See China's doomed Tiangong-1 space station cross the heavens

The ill-fated Tiangong-1 Chinese space station stars in a heavenly photo that shows it streaking across a field of stars.

Amanda Kooser
Freelance writer Amanda C. Kooser covers gadgets and tech news with a twist for CNET. When not wallowing in weird gear and iPad apps for cats, she can be found tinkering with her 1956 DeSoto.
Amanda Kooser
2 min read

There won't be very many more opportunities for people on Earth to catch sight of China's star-crossed Tiangong-1 space station. 

Astronomer Gianluca Masi, with The Virtual Telescope Project, was lucky enough to capture a challenging transit photo showing the space station crossing in front of some classic constellations.

Enlarge Image

The doomed Chinese "Heavenly Palace" space station moves across the night sky.

Gianluca Masi/Virtual Telescope Project

The space station appears as a long streak of light against a backdrop of stars that include the Orion, Taurus and Auriga constellations. The image is subtle, stark and quietly dramatic, especially considering the space station's pending date with destruction.
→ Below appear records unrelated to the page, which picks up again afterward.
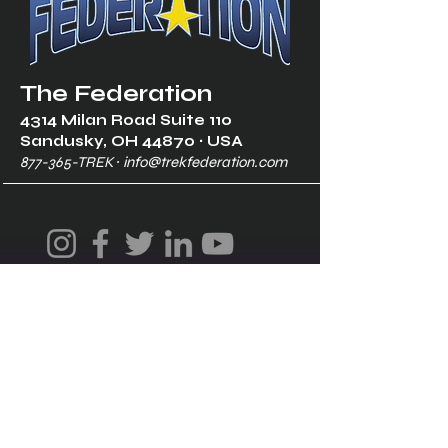
The Federation
4314 Milan Road Suite 110
Sandusk
y, OH 448
70 ∙ USA
877-365-TREK ∙
info@trekfederation.com
Terms & Conditions
Shipping & Returns
Privacy Policy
Tiangong translates to "Heavenly Palace" in English, but it's going to be earthly wreckage soon as the out-of-control space lab is set to re-enter the atmosphere sometime in late March or early April. 

The China National Space Administration (CNSA) launched Tiangong-1 in 2011, but reportedly lost command of the roughly 9-ton craft in 2016. 
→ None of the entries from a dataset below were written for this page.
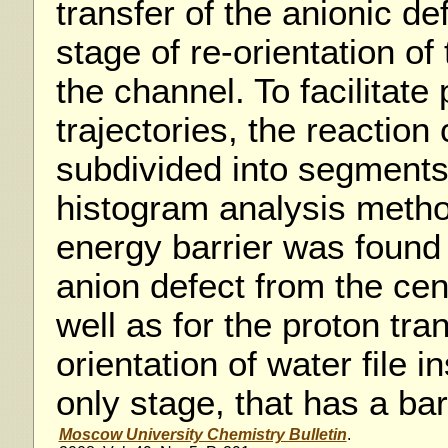
transfer of the anionic d
stage of re-orientation of 
the channel. To facilitate 
trajectories, the reaction
subdivided into segments
histogram analysis metho
energy barrier was found 
anion defect from the cen
well as for the proton tra
orientation of water file i
only stage, that has a bar
Moscow University Chemistry Bulletin
.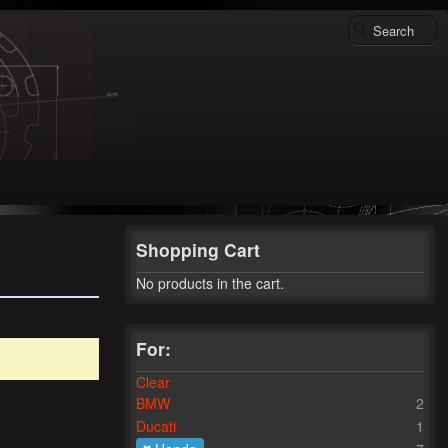
Shopping Cart
No products in the cart.
For:
Clear
BMW
2
Ducati
1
The original plans for a controlled re-entry over the Pacific ocean have now been replaced with a set of question marks. We don't know yet where the space station will burn up or if any pieces of it will survive to reach the ground. 

Masi snapped the space station from a vantage point in Rome on March 9 after following its location through the Heavens Above tracking site. He used a Canon 5D Mark IV on a tripod with a 13-second exposure to capture the streaking station while minimizing star movement.

Masi expects this view of the Heavenly Palace to be one of his last good looks at the space station before its demise. He expresses hope it will burn up entirely on re-entry, but we will all have to wait to discover its ultimate destination.